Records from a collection
##############################

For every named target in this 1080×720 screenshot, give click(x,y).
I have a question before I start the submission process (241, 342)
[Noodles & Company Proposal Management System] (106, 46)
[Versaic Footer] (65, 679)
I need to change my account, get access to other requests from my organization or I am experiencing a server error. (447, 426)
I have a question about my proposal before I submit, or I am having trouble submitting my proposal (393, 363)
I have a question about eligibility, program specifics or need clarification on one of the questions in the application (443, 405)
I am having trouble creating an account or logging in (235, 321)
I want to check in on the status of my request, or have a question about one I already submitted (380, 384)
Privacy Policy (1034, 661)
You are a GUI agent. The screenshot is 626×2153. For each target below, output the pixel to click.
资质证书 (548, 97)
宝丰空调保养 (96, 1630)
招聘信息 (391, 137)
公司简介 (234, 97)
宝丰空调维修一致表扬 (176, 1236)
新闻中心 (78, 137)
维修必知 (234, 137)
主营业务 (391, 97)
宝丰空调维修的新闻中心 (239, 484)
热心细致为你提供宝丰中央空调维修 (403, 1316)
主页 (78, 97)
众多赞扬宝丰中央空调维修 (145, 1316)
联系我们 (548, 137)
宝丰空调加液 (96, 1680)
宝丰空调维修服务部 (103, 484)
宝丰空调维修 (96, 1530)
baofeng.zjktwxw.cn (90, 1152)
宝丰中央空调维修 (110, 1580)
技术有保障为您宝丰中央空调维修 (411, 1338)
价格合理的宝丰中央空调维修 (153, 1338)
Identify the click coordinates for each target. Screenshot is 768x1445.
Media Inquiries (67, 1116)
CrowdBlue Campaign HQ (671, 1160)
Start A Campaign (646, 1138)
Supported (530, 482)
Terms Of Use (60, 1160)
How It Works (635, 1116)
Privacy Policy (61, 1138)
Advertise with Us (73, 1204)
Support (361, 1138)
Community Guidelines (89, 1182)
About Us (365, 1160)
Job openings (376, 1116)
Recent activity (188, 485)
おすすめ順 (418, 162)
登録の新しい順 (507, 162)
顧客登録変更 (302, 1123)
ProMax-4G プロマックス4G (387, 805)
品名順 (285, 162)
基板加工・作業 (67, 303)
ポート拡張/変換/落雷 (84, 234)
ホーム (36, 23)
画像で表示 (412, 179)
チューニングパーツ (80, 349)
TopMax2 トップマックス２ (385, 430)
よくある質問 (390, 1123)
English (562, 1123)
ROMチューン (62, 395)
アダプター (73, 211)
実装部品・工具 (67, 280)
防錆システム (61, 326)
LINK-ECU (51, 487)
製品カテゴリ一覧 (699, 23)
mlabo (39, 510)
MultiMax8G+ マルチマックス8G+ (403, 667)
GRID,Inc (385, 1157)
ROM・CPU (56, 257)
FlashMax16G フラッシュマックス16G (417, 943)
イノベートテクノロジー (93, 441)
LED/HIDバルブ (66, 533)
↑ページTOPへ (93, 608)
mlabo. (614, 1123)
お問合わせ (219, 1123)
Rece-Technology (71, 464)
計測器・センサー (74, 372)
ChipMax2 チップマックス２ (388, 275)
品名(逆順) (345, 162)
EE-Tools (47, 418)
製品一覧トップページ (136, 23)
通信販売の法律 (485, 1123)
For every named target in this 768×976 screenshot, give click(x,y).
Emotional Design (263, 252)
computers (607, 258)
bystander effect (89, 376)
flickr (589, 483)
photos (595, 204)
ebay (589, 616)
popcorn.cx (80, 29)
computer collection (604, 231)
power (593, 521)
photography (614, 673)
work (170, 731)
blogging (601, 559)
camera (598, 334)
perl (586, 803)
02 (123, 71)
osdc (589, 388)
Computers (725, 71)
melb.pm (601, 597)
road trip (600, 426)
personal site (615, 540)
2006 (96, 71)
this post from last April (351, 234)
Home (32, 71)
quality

##############################

Action item
Scan the data above for the string "Campaign" and copy each line where it appears.

Response for this exercise
CrowdBlue Campaign HQ (671, 1160)
Start A Campaign (646, 1138)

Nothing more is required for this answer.